▶ **WORK TO BE COMPLETED**
Write down each entry again, exactly as it reads.

▶ **DATA SHOWN**
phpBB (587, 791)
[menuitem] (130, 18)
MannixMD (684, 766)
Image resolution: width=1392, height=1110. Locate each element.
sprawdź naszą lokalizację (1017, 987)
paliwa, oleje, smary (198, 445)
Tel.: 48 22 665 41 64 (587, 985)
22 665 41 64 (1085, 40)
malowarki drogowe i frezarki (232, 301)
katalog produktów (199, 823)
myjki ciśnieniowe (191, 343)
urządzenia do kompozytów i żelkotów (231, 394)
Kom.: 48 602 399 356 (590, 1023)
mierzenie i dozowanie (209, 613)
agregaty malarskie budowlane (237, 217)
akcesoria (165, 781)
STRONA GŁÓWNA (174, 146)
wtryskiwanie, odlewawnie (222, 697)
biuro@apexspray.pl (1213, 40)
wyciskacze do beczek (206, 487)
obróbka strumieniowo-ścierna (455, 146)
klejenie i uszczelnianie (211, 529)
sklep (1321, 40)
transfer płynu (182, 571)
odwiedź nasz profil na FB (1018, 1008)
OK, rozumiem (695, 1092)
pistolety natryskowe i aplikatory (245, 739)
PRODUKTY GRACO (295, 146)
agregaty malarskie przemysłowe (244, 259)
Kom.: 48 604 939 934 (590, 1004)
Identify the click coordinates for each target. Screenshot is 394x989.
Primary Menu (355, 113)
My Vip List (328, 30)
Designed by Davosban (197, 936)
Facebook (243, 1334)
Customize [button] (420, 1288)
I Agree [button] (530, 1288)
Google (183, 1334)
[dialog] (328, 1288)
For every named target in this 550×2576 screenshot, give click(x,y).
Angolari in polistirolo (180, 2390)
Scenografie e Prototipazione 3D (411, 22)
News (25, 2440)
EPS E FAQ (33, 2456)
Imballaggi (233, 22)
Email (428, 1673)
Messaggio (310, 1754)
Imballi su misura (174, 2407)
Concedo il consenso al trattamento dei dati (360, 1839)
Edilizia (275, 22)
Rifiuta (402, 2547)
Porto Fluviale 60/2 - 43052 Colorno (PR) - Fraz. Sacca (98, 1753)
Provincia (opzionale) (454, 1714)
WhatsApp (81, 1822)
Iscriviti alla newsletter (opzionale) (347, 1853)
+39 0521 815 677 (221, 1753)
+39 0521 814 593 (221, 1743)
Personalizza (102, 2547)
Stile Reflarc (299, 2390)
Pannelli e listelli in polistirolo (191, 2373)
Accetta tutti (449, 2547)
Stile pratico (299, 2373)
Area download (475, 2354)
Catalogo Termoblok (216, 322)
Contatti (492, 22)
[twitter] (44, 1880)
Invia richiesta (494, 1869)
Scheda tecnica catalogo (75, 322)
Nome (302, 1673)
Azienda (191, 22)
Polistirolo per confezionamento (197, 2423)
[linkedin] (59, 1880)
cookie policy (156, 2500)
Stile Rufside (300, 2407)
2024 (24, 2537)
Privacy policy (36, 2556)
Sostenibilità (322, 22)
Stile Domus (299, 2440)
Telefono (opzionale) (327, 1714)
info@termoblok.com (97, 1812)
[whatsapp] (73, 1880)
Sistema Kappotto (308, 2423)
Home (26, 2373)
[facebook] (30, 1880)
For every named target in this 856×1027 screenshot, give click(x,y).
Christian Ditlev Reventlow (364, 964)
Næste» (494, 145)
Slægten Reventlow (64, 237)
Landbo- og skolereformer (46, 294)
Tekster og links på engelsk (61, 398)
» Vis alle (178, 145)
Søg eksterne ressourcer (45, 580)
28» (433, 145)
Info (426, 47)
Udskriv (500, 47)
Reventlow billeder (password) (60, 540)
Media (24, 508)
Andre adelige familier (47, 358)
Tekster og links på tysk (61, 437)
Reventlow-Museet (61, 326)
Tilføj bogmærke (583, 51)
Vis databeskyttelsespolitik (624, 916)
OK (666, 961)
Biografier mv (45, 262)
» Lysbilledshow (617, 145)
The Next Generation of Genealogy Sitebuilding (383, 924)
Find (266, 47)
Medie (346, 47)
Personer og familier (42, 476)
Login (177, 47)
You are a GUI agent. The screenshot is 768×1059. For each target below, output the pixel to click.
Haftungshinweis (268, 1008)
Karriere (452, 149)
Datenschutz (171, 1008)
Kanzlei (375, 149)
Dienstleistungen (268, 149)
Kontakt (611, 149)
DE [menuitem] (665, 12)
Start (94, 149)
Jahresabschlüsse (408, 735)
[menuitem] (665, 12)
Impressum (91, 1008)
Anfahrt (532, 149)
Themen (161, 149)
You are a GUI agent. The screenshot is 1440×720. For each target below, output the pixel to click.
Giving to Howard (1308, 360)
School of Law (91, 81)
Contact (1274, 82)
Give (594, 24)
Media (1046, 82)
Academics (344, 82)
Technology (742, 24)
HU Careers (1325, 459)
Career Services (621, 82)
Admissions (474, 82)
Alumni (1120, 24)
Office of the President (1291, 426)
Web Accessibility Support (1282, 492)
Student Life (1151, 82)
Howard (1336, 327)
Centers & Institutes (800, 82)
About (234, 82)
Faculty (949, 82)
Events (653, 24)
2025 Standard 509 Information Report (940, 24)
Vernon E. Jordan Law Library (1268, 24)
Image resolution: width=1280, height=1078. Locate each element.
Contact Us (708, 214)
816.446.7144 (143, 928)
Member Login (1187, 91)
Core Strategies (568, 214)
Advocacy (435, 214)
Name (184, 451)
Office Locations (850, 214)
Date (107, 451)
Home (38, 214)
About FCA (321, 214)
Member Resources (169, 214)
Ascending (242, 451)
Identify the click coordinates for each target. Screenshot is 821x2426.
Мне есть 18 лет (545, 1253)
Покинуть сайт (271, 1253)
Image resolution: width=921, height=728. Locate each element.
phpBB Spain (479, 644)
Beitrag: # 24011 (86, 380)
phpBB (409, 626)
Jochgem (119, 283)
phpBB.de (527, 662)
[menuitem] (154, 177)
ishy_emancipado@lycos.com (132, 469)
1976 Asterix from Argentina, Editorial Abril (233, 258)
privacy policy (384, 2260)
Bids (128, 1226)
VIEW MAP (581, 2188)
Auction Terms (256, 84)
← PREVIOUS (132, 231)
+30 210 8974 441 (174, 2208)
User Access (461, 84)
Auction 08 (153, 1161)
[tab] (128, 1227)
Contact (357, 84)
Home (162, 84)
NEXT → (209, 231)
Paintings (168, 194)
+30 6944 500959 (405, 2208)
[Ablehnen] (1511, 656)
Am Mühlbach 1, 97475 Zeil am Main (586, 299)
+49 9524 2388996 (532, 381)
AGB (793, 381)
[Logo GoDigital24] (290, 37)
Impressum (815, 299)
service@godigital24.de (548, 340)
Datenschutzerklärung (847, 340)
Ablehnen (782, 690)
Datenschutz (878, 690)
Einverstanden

▶ **WRITTEN RESPONSE**
phpBB (587, 791)
[menuitem] (130, 18)
MannixMD (684, 766)
Image resolution: width=1392, height=1110. Locate each element.
sprawdź naszą lokalizację (1017, 987)
paliwa, oleje, smary (198, 445)
Tel.: 48 22 665 41 64 (587, 985)
22 665 41 64 (1085, 40)
malowarki drogowe i frezarki (232, 301)
katalog produktów (199, 823)
myjki ciśnieniowe (191, 343)
urządzenia do kompozytów i żelkotów (231, 394)
Kom.: 48 602 399 356 (590, 1023)
mierzenie i dozowanie (209, 613)
agregaty malarskie budowlane (237, 217)
akcesoria (165, 781)
STRONA GŁÓWNA (174, 146)
wtryskiwanie, odlewawnie (222, 697)
biuro@apexspray.pl (1213, 40)
wyciskacze do beczek (206, 487)
obróbka strumieniowo-ścierna (455, 146)
klejenie i uszczelnianie (211, 529)
sklep (1321, 40)
transfer płynu (182, 571)
odwiedź nasz profil na FB (1018, 1008)
OK, rozumiem (695, 1092)
pistolety natryskowe i aplikatory (245, 739)
PRODUKTY GRACO (295, 146)
agregaty malarskie przemysłowe (244, 259)
Kom.: 48 604 939 934 (590, 1004)
Identify the click coordinates for each target. Screenshot is 394x989.
Primary Menu (355, 113)
My Vip List (328, 30)
Designed by Davosban (197, 936)
Facebook (243, 1334)
Customize [button] (420, 1288)
I Agree [button] (530, 1288)
Google (183, 1334)
[dialog] (328, 1288)
For every named target in this 550×2576 screenshot, give click(x,y).
Angolari in polistirolo (180, 2390)
Scenografie e Prototipazione 3D (411, 22)
News (25, 2440)
EPS E FAQ (33, 2456)
Imballaggi (233, 22)
Email (428, 1673)
Messaggio (310, 1754)
Imballi su misura (174, 2407)
Concedo il consenso al trattamento dei dati (360, 1839)
Edilizia (275, 22)
Rifiuta (402, 2547)
Porto Fluviale 60/2 - 43052 Colorno (PR) - Fraz. Sacca (98, 1753)
Provincia (opzionale) (454, 1714)
WhatsApp (81, 1822)
Iscriviti alla newsletter (opzionale) (347, 1853)
+39 0521 815 677 (221, 1753)
+39 0521 814 593 (221, 1743)
Personalizza (102, 2547)
Stile Reflarc (299, 2390)
Pannelli e listelli in polistirolo (191, 2373)
Accetta tutti (449, 2547)
Stile pratico (299, 2373)
Area download (475, 2354)
Catalogo Termoblok (216, 322)
Contatti (492, 22)
[twitter] (44, 1880)
Invia richiesta (494, 1869)
Scheda tecnica catalogo (75, 322)
Nome (302, 1673)
Azienda (191, 22)
Polistirolo per confezionamento (197, 2423)
[linkedin] (59, 1880)
cookie policy (156, 2500)
Stile Rufside (300, 2407)
2024 (24, 2537)
Privacy policy (36, 2556)
Sostenibilità (322, 22)
Stile Domus (299, 2440)
Telefono (opzionale) (327, 1714)
info@termoblok.com (97, 1812)
[whatsapp] (73, 1880)
Sistema Kappotto (308, 2423)
Home (26, 2373)
[facebook] (30, 1880)
For every named target in this 856×1027 screenshot, give click(x,y).
Christian Ditlev Reventlow (364, 964)
Næste» (494, 145)
Slægten Reventlow (64, 237)
Landbo- og skolereformer (46, 294)
Tekster og links på engelsk (61, 398)
» Vis alle (178, 145)
Søg eksterne ressourcer (45, 580)
28» (433, 145)
Info (426, 47)
Udskriv (500, 47)
Reventlow billeder (password) (60, 540)
Media (24, 508)
Andre adelige familier (47, 358)
Tekster og links på tysk (61, 437)
Reventlow-Museet (61, 326)
Tilføj bogmærke (583, 51)
Vis databeskyttelsespolitik (624, 916)
OK (666, 961)
Biografier mv (45, 262)
» Lysbilledshow (617, 145)
The Next Generation of Genealogy Sitebuilding (383, 924)
Find (266, 47)
Medie (346, 47)
Personer og familier (42, 476)
Login (177, 47)
You are a GUI agent. The screenshot is 768×1059. For each target below, output the pixel to click.
Haftungshinweis (268, 1008)
Karriere (452, 149)
Datenschutz (171, 1008)
Kanzlei (375, 149)
Dienstleistungen (268, 149)
Kontakt (611, 149)
DE [menuitem] (665, 12)
Start (94, 149)
Jahresabschlüsse (408, 735)
[menuitem] (665, 12)
Impressum (91, 1008)
Anfahrt (532, 149)
Themen (161, 149)
You are a GUI agent. The screenshot is 1440×720. For each target below, output the pixel to click.
Giving to Howard (1308, 360)
School of Law (91, 81)
Contact (1274, 82)
Give (594, 24)
Media (1046, 82)
Academics (344, 82)
Technology (742, 24)
HU Careers (1325, 459)
Career Services (621, 82)
Admissions (474, 82)
Alumni (1120, 24)
Office of the President (1291, 426)
Web Accessibility Support (1282, 492)
Student Life (1151, 82)
Howard (1336, 327)
Centers & Institutes (800, 82)
About (234, 82)
Faculty (949, 82)
Events (653, 24)
2025 Standard 509 Information Report (940, 24)
Vernon E. Jordan Law Library (1268, 24)
Image resolution: width=1280, height=1078. Locate each element.
Contact Us (708, 214)
816.446.7144 (143, 928)
Member Login (1187, 91)
Core Strategies (568, 214)
Advocacy (435, 214)
Name (184, 451)
Office Locations (850, 214)
Date (107, 451)
Home (38, 214)
About FCA (321, 214)
Member Resources (169, 214)
Ascending (242, 451)
Identify the click coordinates for each target. Screenshot is 821x2426.
Мне есть 18 лет (545, 1253)
Покинуть сайт (271, 1253)
Image resolution: width=921, height=728. Locate each element.
phpBB Spain (479, 644)
Beitrag: # 24011 (86, 380)
phpBB (409, 626)
Jochgem (119, 283)
phpBB.de (527, 662)
[menuitem] (154, 177)
ishy_emancipado@lycos.com (132, 469)
1976 Asterix from Argentina, Editorial Abril (233, 258)
privacy policy (384, 2260)
Bids (128, 1226)
VIEW MAP (581, 2188)
Auction Terms (256, 84)
← PREVIOUS (132, 231)
+30 210 8974 441 (174, 2208)
User Access (461, 84)
Auction 08 (153, 1161)
[tab] (128, 1227)
Contact (357, 84)
Home (162, 84)
NEXT → (209, 231)
Paintings (168, 194)
+30 6944 500959 (405, 2208)
[Ablehnen] (1511, 656)
Am Mühlbach 1, 97475 Zeil am Main (586, 299)
+49 9524 2388996 (532, 381)
AGB (793, 381)
[Logo GoDigital24] (290, 37)
Impressum (815, 299)
service@godigital24.de (548, 340)
Datenschutzerklärung (847, 340)
Ablehnen (782, 690)
Datenschutz (878, 690)
Einverstanden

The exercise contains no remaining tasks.